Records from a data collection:
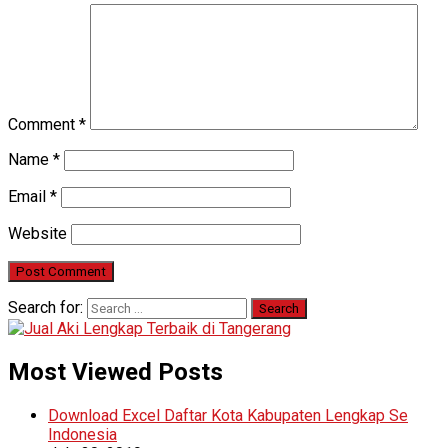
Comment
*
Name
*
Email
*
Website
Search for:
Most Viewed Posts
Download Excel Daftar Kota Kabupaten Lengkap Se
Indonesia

---

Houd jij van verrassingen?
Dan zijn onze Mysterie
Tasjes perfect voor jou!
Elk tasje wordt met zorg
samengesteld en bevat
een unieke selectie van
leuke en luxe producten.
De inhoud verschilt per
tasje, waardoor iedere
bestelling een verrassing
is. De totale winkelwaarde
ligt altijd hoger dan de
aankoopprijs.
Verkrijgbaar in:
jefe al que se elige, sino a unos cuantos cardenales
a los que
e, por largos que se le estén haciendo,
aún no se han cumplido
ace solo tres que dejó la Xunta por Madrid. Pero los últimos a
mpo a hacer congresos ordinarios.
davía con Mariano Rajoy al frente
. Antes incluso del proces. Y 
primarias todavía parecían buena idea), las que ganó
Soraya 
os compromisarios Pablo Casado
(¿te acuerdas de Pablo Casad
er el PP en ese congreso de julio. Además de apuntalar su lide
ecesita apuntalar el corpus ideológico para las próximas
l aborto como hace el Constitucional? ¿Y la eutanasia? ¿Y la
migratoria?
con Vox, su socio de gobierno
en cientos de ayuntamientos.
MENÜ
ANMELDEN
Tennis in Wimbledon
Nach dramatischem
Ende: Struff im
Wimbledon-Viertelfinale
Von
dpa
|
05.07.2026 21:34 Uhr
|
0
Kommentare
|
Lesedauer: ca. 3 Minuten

---

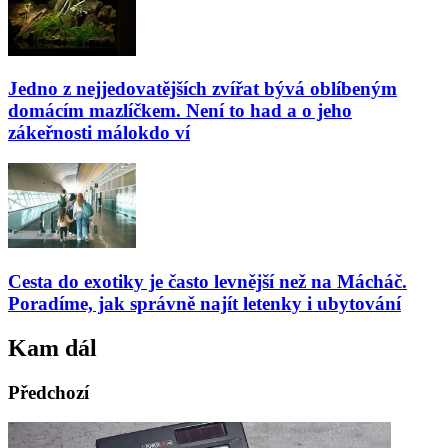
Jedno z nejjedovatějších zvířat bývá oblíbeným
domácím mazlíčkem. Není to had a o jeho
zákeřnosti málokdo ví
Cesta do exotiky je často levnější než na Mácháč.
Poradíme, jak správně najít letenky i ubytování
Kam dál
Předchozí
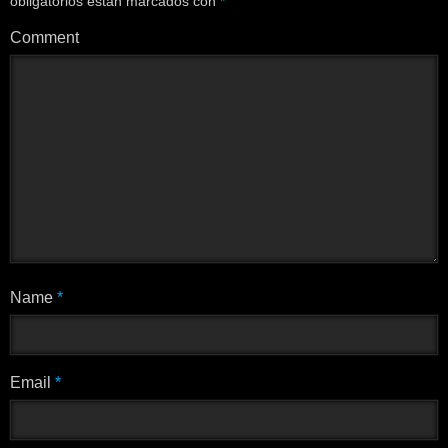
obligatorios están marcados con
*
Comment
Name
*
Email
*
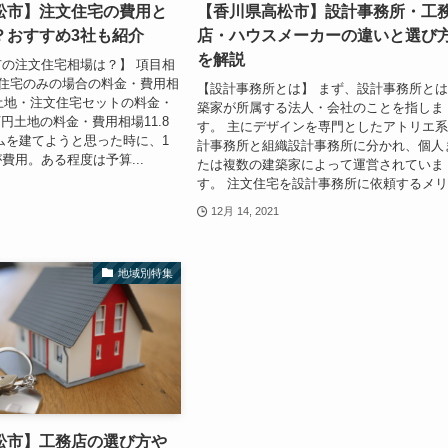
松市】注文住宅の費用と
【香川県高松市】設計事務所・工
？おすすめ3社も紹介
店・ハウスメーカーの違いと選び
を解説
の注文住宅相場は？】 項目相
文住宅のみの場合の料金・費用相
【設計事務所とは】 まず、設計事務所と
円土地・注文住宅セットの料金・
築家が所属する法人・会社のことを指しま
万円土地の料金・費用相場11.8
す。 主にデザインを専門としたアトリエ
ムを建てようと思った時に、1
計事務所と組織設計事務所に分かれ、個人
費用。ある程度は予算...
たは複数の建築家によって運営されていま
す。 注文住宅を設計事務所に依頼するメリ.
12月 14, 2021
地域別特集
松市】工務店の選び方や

- AIM OF THE EXERCISE:
Every line above from the line with "たは複数の建築家によって運営されていま" to the line with "松市】工務店の選び方や" is wanted, ends included; write them out exactly and add no other line.

- ANSWER SECTION:
たは複数の建築家によって運営されていま
す。 注文住宅を設計事務所に依頼するメリ.
12月 14, 2021
地域別特集
松市】工務店の選び方や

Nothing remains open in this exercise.